Tsinghua Institute of Multidisciplinary Biomedical Research, Tsinghua University, Beijing, China102206, China.
National Institute of Biological Sciences, 7 Science Park Road, Zhongguancun Life Science Park, Beijing102206, China.
J Chem Inf Model. 2022 Nov 28;62(22):5485-5502. doi: 10.1021/acs.jcim.2c01149. Epub 2022 Oct 21.
In structure-based virtual screening (SBVS), it is critical that scoring functions capture protein-ligand atomic interactions. By focusing on the local domains of ligand binding pockets, a standardized pocket Pfam-based clustering (Pfam-cluster) approach was developed to assess the cross-target generalization ability of machine-learning scoring functions (MLSFs). Subsequently, 12 typical MLSFs were evaluated using random cross-validation (Random-CV), protein sequence similarity-based cross-validation (Seq-CV), and pocket Pfam-based cross-validation (Pfam-CV) methods. Surprisingly, all of the tested models showed decreased performances from Random-CV to Seq-CV to Pfam-CV experiments, not showing satisfactory generalization capacity. Our interpretable analysis suggested that the predictions on novel targets by MLSFs were dependent on buried solvent-accessible surface area (SASA)-related features of complex structures, with greater predicted binding affinities on complexes owning larger protein-ligand interfaces. By combining buried SASA-related features with target-specific patterns that were only shared among structurally similar compounds in the same cluster, the random forest (RF)-Score attained a good performance in the Random-CV test. Based on these findings, we strongly advise assessing the generalization ability of MLSFs with the Pfam-cluster approach and being cautious with the features learned by MLSFs.

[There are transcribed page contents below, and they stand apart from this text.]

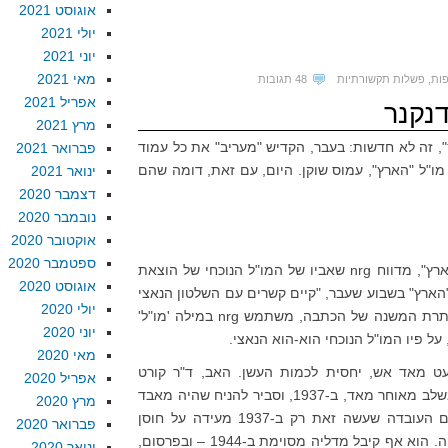
אוגוסט 2021
יולי 2021
יוני 2021
מאי 2021
פות
,
פשלות תקשורתיות
48 תגובות
אפריל 2021
נקנר
מרץ 2021
, זה לא חדשות: בעבר, הקדיש "מעריב" את כל עמוד
פברואר 2021
"ל "הארץ", עמוס שוקן. היום, עם זאת, דומה שהם
ינואר 2021
דצמבר 2020
נובמבר 2020
אוקטובר 2020
ספטמבר 2020
רץ", מדווח
nrg
שאביו של המו"ל הנוכחי של הוצאת
אוגוסט 2020
ג", שרכש 25% ממניות "הארץ" בשבוע שעבר, "קיים קשרים עם השלטון הנאצי
יולי 2020
כותרת המשנה של הכתבה, משתמש
nrg
במילה 'מו"ל'
יוני 2020
 על פיו המו"ל הנוכחי הוא-הוא הנאצי.
מאי 2020
ט מאד אש, יחסית לכמות העשן. האב, ד"ר קורט
אפריל 2020
נבן-דומון, הצטרף למפלגה הנאצית בשלב מאוחר מאד, ב-1937, וסביר להניח שהיה מאבד
מרץ 2020
את העסק שלו אלמלא עשה כן; עצם העובדה שעשה זאת רק ב-1937 מעידה על חוסן
פברואר 2020
מסוים, נדיר בקרב גרמנים בני התקופה. הוא אף קיבל מדליה מסוימת ב-1944 – ובפרסום,
ינואר 2020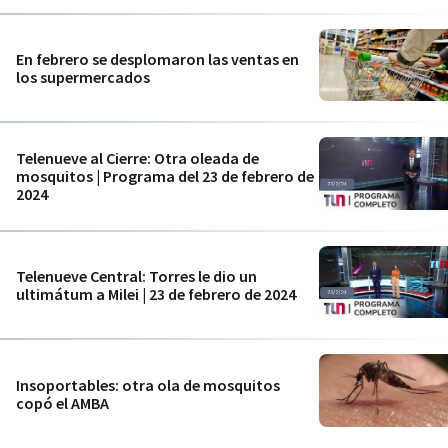
En febrero se desplomaron las ventas en
los supermercados
Telenueve al Cierre: Otra oleada de
mosquitos | Programa del 23 de febrero de
2024
Telenueve Central: Torres le dio un
ultimátum a Milei | 23 de febrero de 2024
Insoportables: otra ola de mosquitos
copó el AMBA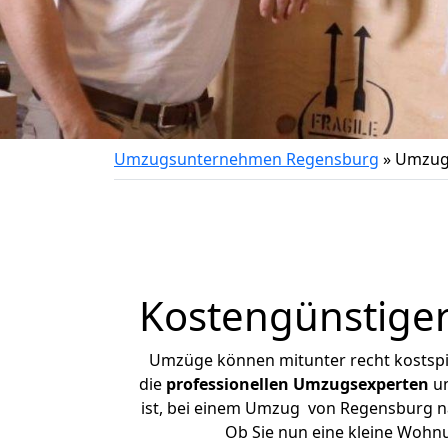
Umzugsunternehmen Regensburg
»
Umzug 
Kostengünstige
Umzüge können mitunter recht kostspiel
die
professionellen Umzugsexperten
un
ist, bei einem Umzug von Regensburg nac
Ob Sie nun eine kleine Woh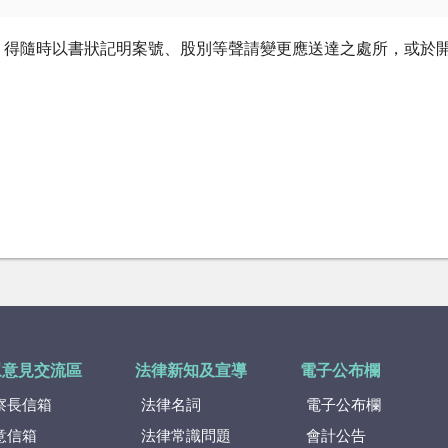
，得隨時以書狀記明案號、股別等聲請變更應送達之處所，或於
眾意見交流區
法律新知及宣導
電子公布欄
察長信箱
法律名詞
電子公布欄
意信箱
法律常識問題
會計公告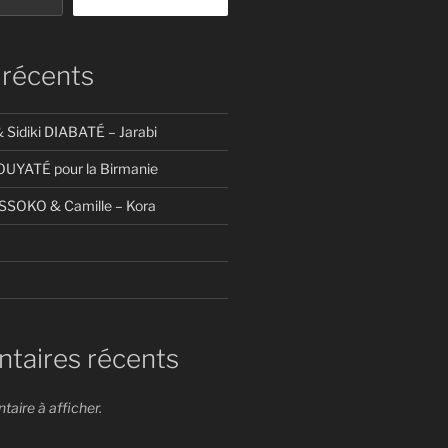
 récents
& Sidiki DIABATÉ – Jarabi
 KOUYATÉ pour la Birmanie
SISSOKO & Camille – Kora
aires récents
ire à afficher.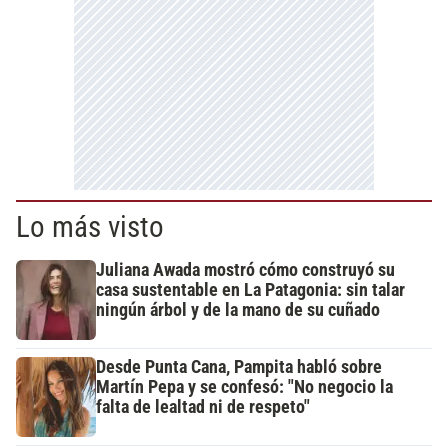
Lo más visto
Juliana Awada mostró cómo construyó su
casa sustentable en La Patagonia: sin talar
ningún árbol y de la mano de su cuñado
Desde Punta Cana, Pampita habló sobre
Martín Pepa y se confesó: "No negocio la
falta de lealtad ni de respeto"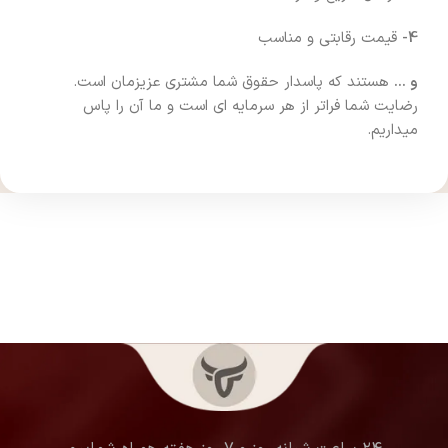
4-
قیمت رقابتی و مناسب
و …
هستند که پاسدار حقوق شما مشتری عزیزمان است.
رضایت شما فراتر از هر سرمایه ای است و ما آن را پاس
میداریم.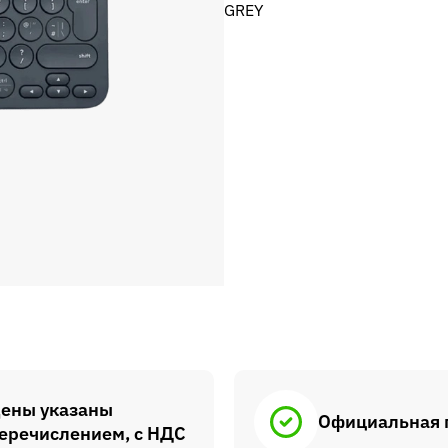
GREY
ены указаны
Официальная 
еречислением, с НДС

在基于结构的虚拟筛选 (SBVS) 中,评分函数捕捉蛋白质-配体原子相互作用至关重要。通过关注配体结合口袋的局部域,开发了一种标准化口袋 Pfam 聚类 (Pfam-cluster) 方法,以评估基于机器学习评分函数 (MLSFs) 的跨靶泛化能力。随后,使用随机交叉验证 (Random-CV)、基于蛋白质序列相似性的交叉验证 (Seq-CV) 和口袋 Pfam 交叉验证 (Pfam-CV) 方法评估了 12 种典型的 MLSFs。令人惊讶的是,所有测试模型都显示出从 Random-CV 到 Seq-CV 再到 Pfam-CV 实验的性能下降,并没有表现出令人满意的泛化能力。我们的可解释性分析表明,MLSFs 对新靶标的预测取决于复合物结构中埋藏溶剂可及表面积 (SASA) 相关特征,具有更大蛋白质-配体界面的复合物具有更大的预测结合亲和力。通过将埋藏 SASA 相关特征与仅在同一簇中结构相似化合物之间共享的目标特定模式相结合,随机森林 (RF)-Score 在 Random-CV 测试中取得了良好的性能。基于这些发现,我们强烈建议使用 Pfam-cluster 方法评估 MLSFs 的泛化能力,并谨慎对待 MLSFs 学习到的特征。